De nombreuses options de déblocages anticipés
L’épargne salariale est bloquée pendant cinq ans (PEE) ou jusqu’à la retraite (Perco), mais il existe plusieurs situations ouvrant droit à un déblocage anticipé, sans aucune pénalité fiscale.
Les portes de sortie du PEE sont les suivantes :
– mariage ;
– arrivée d’un troisième enfant ;
– achat de la résidence principale ;
– création d’une entreprise ;
– divorce, séparation ;
– décès ;
– invalidité ;
– surendettement ;
– cessation du contrat de travail.
Malgré une durée de blocage plus longue, les Perco offrent moins de possibilités de sortie avant l’heure :
– invalidité ;
– décès du conjoint ou partenaire d’un Pacs ;
– expiration des droits à assurance chômage ;
– surendettement ;
– acquisition d’une résidence principale en état futur d’achèvement, ou réparations rendues nécessaires par un sinistre dû à une catastrophe naturelle.
Le lexique de l’épargne salariale
- Abondement : somme versée par l’entreprise sur le compte du salarié, proportionnelle à ses versements volontaires. Il peut atteindre 100 % de ce versement volontaire dans la limite de 3 178,56 euros dans un PEE ; de 300 % dans la limite de 6 357,12 euros dans un Perco. Les deux sont cumulables. Ces chiffres sont pour l’année 2018 ; ils évoluent en fonction du plafond de la Sécurité sociale.
- FCPE : fonds communs de placement d’entreprises. Il s’agit de fonds entièrement dédiés à l’épargne salariale. Ils fonctionnent sur un modèle équivalent à celui des Sicav, hormis qu’un Conseil de surveillance où siègent des salariés est informé de toutes les décisions prises.
- Intéressement : prime versée par l’entreprise lorsque des objectifs prédéfinis sont atteints.
- Participation : prime versée par l’entreprise en fonction de ses résultats (obligatoire dans les entreprises de plus de 50 salariés).
- Plan d’actionnariat : opération de vente d’actions de l’entreprise à ses salariés. Il s’accompagne en général d’une décote sur le prix des titres et d’un abondement majoré. Les titres peuvent être acquis en direct, ou au travers de FCPE d’actionnariat salarié, faisant profiter d’une légère diversification.

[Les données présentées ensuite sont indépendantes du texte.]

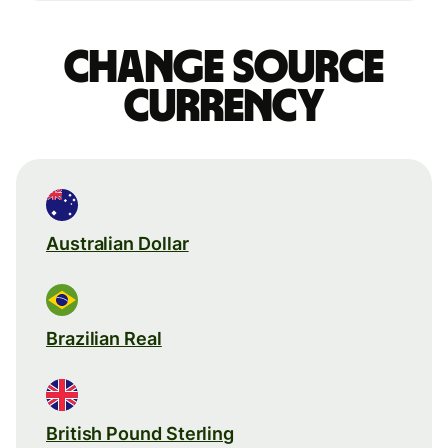
Change source
currency
Australian Dollar
Brazilian Real
British Pound Sterling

- PEE : plan d’épargne entreprise. C’est la formule la plus répandue. Les sommes versées y sont bloquées pendant cinq ans à compter de la date d’investissement. Il est possible de les laisser investies sans limitation de durée. Dans les grands groupes, le PEE peut prendre la forme d’un PEG : plan d’épargne groupe. C’est également un PEE qui abrite les actions de l’entreprise achetées dans le cadre d’un plan d’actionnariat. Lorsqu’il est mis en place, tous les salariés y ont droit.

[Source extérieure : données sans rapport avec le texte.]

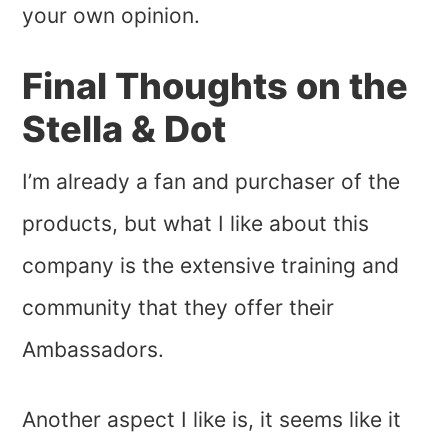
your own opinion.
Final Thoughts on the
Stella & Dot
I’m already a fan and purchaser of the
products, but what I like about this
company is the extensive training and
community that they offer their
Ambassadors.
Another aspect I like is, it seems like it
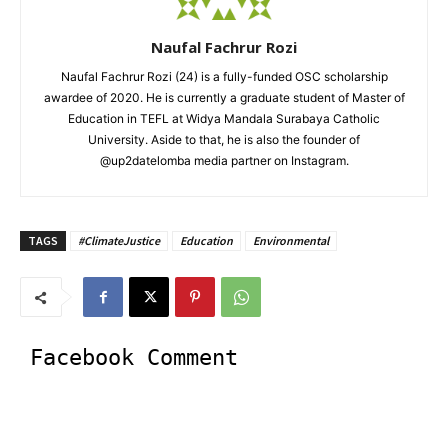
Naufal Fachrur Rozi
Naufal Fachrur Rozi (24) is a fully-funded OSC scholarship
awardee of 2020. He is currently a graduate student of Master of
Education in TEFL at Widya Mandala Surabaya Catholic
University. Aside to that, he is also the founder of
@up2datelomba media partner on Instagram.
TAGS
#ClimateJustice
Education
Environmental
Facebook Comment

- PEI : plan d’épargne interentreprises. C’est un PEE commun à plusieurs entreprises. Il est très aisé à mettre en place
- Perco : plan d’épargne retraite collectif. Apparu au début des années 2000 sous le nom de PPESV (plan partenarial d’épargne salariale volontaire), il est destiné à la préparation d’un complément de retraite. Les sommes qui y sont investies sont bloquées jusqu’à la cessation d’activité du salarié. A la sortie, le salarié peut récupérer son capital en une ou plusieurs fois sans payer d’impôts (autres que les prélèvements sociaux de 17,2 % sur les gains), ou bien le transformer en rente viagère partiellement imposable. Lorsqu’il est mis en place, tous les salariés y ont droit.
- PERCOI : plan d’épargne retraite collectif interentreprises. Comme le PEI, c’est un plan commun à plusieurs entreprises.
- Versement volontaire : somme prélevée par le salarié sur ses économies pour investir dans le plan d’épargne. Il déclenche en général l’abondement de l’employeur. Il est plafonné à 25 % du revenu.